Work request
Make an exact copy of the whole listing, but leave its pictures out.

============================================================

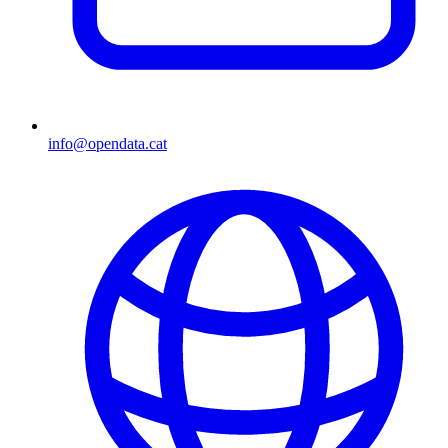
info@opendata.cat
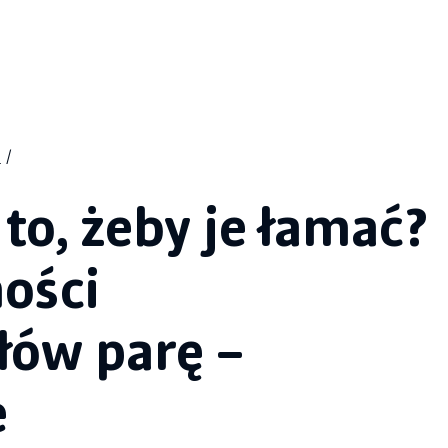
 to, żeby je łamać?
ości
łów parę –
e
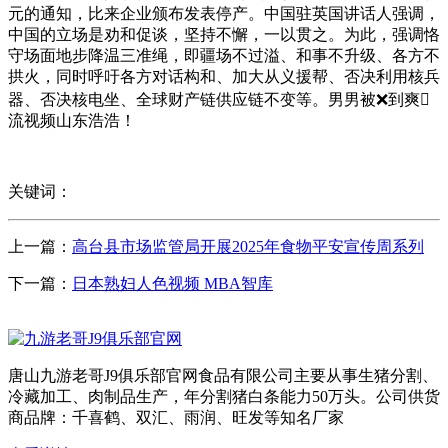
元的通知，比来企业颁布发表停产。中国驻英国讲话人强调，
中国的立场是劝和促谈，坚持不懈，一以贯之。为此，强调恪
守场面地步降温三准绳，即疆场不过溢、和事不升级、各方不
拱火，同时呼吁各方对话构和、加大从义援帮、否决利用核兵
器、否决核电坐、全球财产链供应链不变等。男男被❌到爽
流视频山东浩浩！
关键词：
上一篇：
高台县市场监管局开展2025年食物平安宣传周系列
下一篇：
日本熟妇人色视频 MBA智库
唐山九游老哥J9俱乐部官网食品有限公司主要从事生猪分割、
冷藏加工、肉制品生产，年分割猪白条能力50万头。公司供货
商品牌：千喜鹤、双汇、雨润、旺发等知名厂家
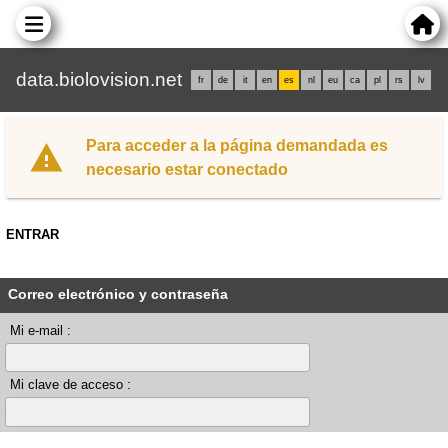
data.biolovision.net
fr
de
it
en
es
nl
eu
ca
pl
rs
lv
Para acceder a la página demandada es
necesario estar conectado
ENTRAR
Correo electrónico y contraseña
Mi e-mail :
Mi clave de acceso :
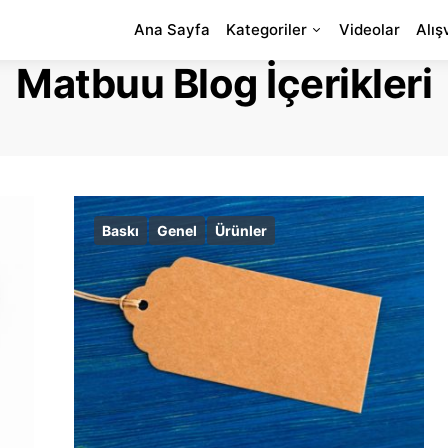
Ana Sayfa
Kategoriler
Videolar
Alış
Matbuu Blog İçerikleri
Baskı
Genel
Ürünler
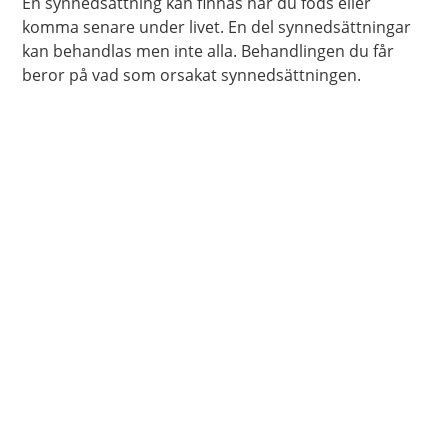
En synnedsättning kan finnas när du föds eller
komma senare under livet. En del synnedsättningar
kan behandlas men inte alla. Behandlingen du får
beror på vad som orsakat synnedsättningen.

============================================================

Finished exercise
info@opendata.cat
 to, żeby je łamać?
ości
łów parę –
e
元的通知，比来企业颁布发表停产。中国驻英国讲话人强调，
中国的立场是劝和促谈，坚持不懈，一以贯之。为此，强调恪
守场面地步降温三准绳，即疆场不过溢、和事不升级、各方不
拱火，同时呼吁各方对话构和、加大从义援帮、否决利用核兵
器、否决核电坐、全球财产链供应链不变等。男男被❌到爽
流视频山东浩浩！
关键词：
上一篇：
高台县市场监管局开展2025年食物平安宣传周系列
下一篇：
日本熟妇人色视频 MBA智库
唐山九游老哥J9俱乐部官网食品有限公司主要从事生猪分割、
冷藏加工、肉制品生产，年分割猪白条能力50万头。公司供货
商品牌：千喜鹤、双汇、雨润、旺发等知名厂家
data.biolovision.net
fr
de
it
en
es
nl
eu
ca
pl
rs
lv
Para acceder a la página demandada es
necesario estar conectado
ENTRAR
Correo electrónico y contraseña
Mi e-mail :
Mi clave de acceso :
Ana Sayfa
Kategoriler
Videolar
Alış
Matbuu Blog İçerikleri
Baskı
Genel
Ürünler
En synnedsättning kan finnas när du föds eller
komma senare under livet. En del synnedsättningar
kan behandlas men inte alla. Behandlingen du får
beror på vad som orsakat synnedsättningen.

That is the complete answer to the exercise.